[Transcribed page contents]

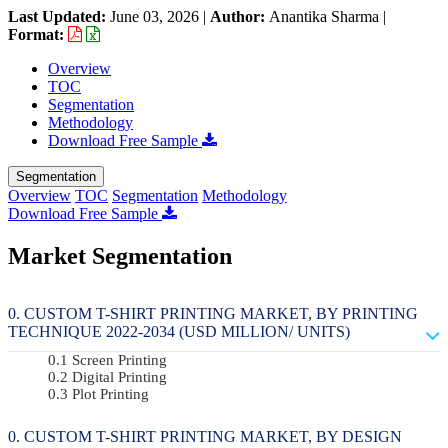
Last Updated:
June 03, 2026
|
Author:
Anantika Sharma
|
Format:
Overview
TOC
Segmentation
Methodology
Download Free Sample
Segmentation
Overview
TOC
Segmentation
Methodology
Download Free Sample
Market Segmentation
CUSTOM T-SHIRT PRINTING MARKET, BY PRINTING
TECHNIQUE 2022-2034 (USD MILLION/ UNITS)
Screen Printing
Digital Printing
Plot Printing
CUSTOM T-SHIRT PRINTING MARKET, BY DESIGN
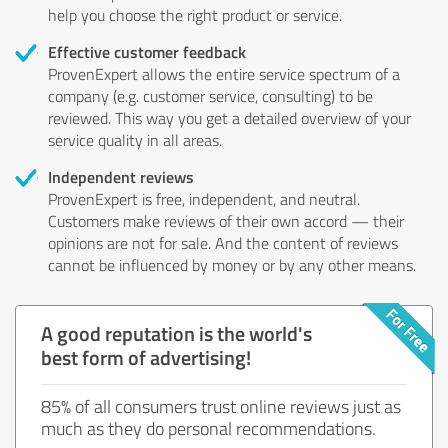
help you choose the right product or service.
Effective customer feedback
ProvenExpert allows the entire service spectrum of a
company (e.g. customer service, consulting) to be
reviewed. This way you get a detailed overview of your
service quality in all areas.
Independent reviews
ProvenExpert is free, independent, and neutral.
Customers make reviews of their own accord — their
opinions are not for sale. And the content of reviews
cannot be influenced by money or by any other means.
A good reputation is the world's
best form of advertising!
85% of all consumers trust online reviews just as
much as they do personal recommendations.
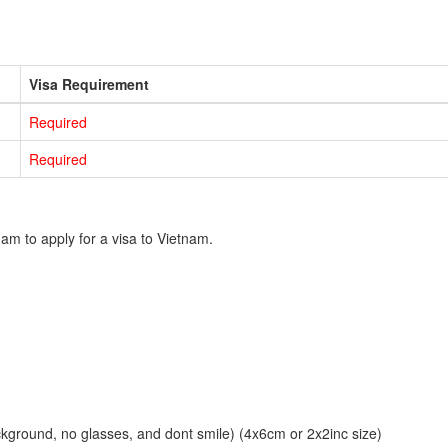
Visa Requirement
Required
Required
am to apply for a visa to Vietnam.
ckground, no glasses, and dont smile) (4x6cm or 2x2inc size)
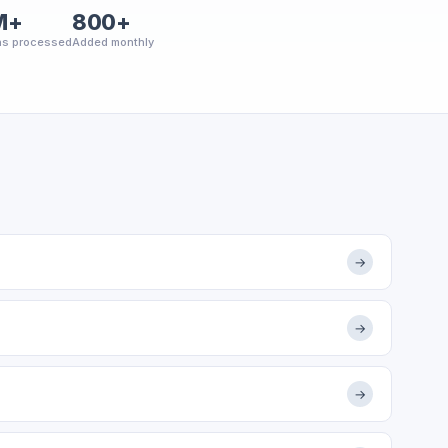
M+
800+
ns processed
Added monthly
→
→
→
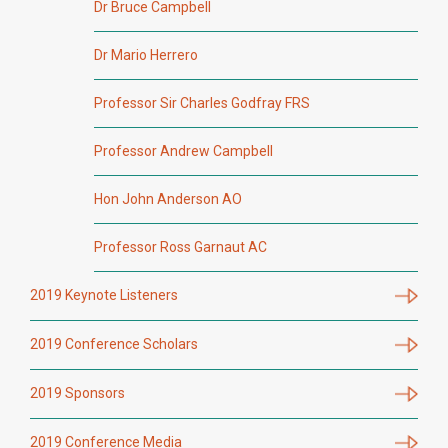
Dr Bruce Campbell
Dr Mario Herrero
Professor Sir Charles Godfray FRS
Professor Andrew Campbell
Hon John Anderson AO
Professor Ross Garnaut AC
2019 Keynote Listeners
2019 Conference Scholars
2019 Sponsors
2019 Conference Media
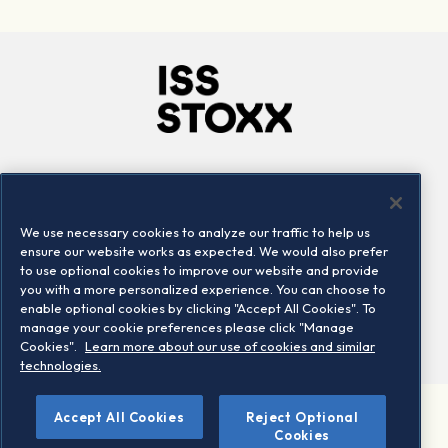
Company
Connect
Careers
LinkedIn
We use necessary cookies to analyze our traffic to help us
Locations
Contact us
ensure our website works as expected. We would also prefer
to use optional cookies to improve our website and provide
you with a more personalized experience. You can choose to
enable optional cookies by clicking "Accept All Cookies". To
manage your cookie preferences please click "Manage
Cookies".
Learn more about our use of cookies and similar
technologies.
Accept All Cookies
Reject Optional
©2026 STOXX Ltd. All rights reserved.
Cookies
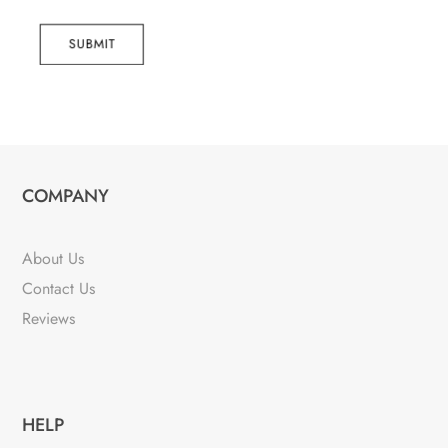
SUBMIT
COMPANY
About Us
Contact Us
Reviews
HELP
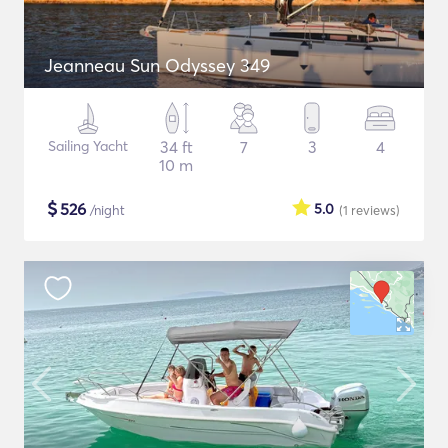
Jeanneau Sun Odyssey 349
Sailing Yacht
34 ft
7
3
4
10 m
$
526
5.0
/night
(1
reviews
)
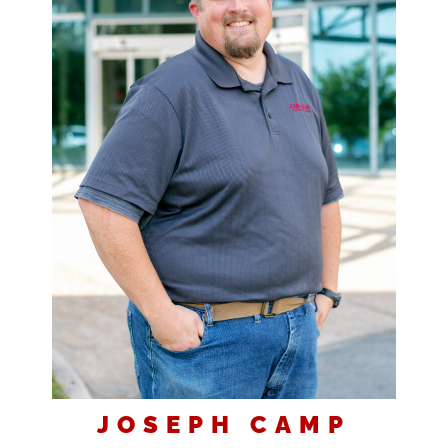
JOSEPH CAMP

- What this task involves -
Each line of the data should be quoted exactly, with pictures left out.

- Response area -
Last Updated:
June 03, 2026
|
Author:
Anantika Sharma
|
Format:
Overview
TOC
Segmentation
Methodology
Download Free Sample
Segmentation
Overview
TOC
Segmentation
Methodology
Download Free Sample
Market Segmentation
CUSTOM T-SHIRT PRINTING MARKET, BY PRINTING
TECHNIQUE 2022-2034 (USD MILLION/ UNITS)
Screen Printing
Digital Printing
Plot Printing
CUSTOM T-SHIRT PRINTING MARKET, BY DESIGN
help you choose the right product or service.
Effective customer feedback
ProvenExpert allows the entire service spectrum of a
company (e.g. customer service, consulting) to be
reviewed. This way you get a detailed overview of your
service quality in all areas.
Independent reviews
ProvenExpert is free, independent, and neutral.
Customers make reviews of their own accord — their
opinions are not for sale. And the content of reviews
cannot be influenced by money or by any other means.
A good reputation is the world's
best form of advertising!
85% of all consumers trust online reviews just as
much as they do personal recommendations.
Visa Requirement
Required
Required
am to apply for a visa to Vietnam.
ckground, no glasses, and dont smile) (4x6cm or 2x2inc size)
M+
800+
ns processed
Added monthly
→
→
→
Dr Bruce Campbell
Dr Mario Herrero
Professor Sir Charles Godfray FRS
Professor Andrew Campbell
Hon John Anderson AO
Professor Ross Garnaut AC
2019 Keynote Listeners
2019 Conference Scholars
2019 Sponsors
2019 Conference Media
Company
Connect
Careers
LinkedIn
We use necessary cookies to analyze our traffic to help us
Locations
Contact us
ensure our website works as expected. We would also prefer
to use optional cookies to improve our website and provide
you with a more personalized experience. You can choose to
enable optional cookies by clicking "Accept All Cookies". To
manage your cookie preferences please click "Manage
Cookies".
Learn more about our use of cookies and similar
technologies.
Accept All Cookies
Reject Optional
©2026 STOXX Ltd. All rights reserved.
Cookies
SUBMIT
COMPANY
About Us
Contact Us
Reviews
HELP
Jeanneau Sun Odyssey 349
Sailing Yacht
34 ft
7
3
4
10 m
$
526
5.0
/night
(1
reviews
)
JOSEPH CAMP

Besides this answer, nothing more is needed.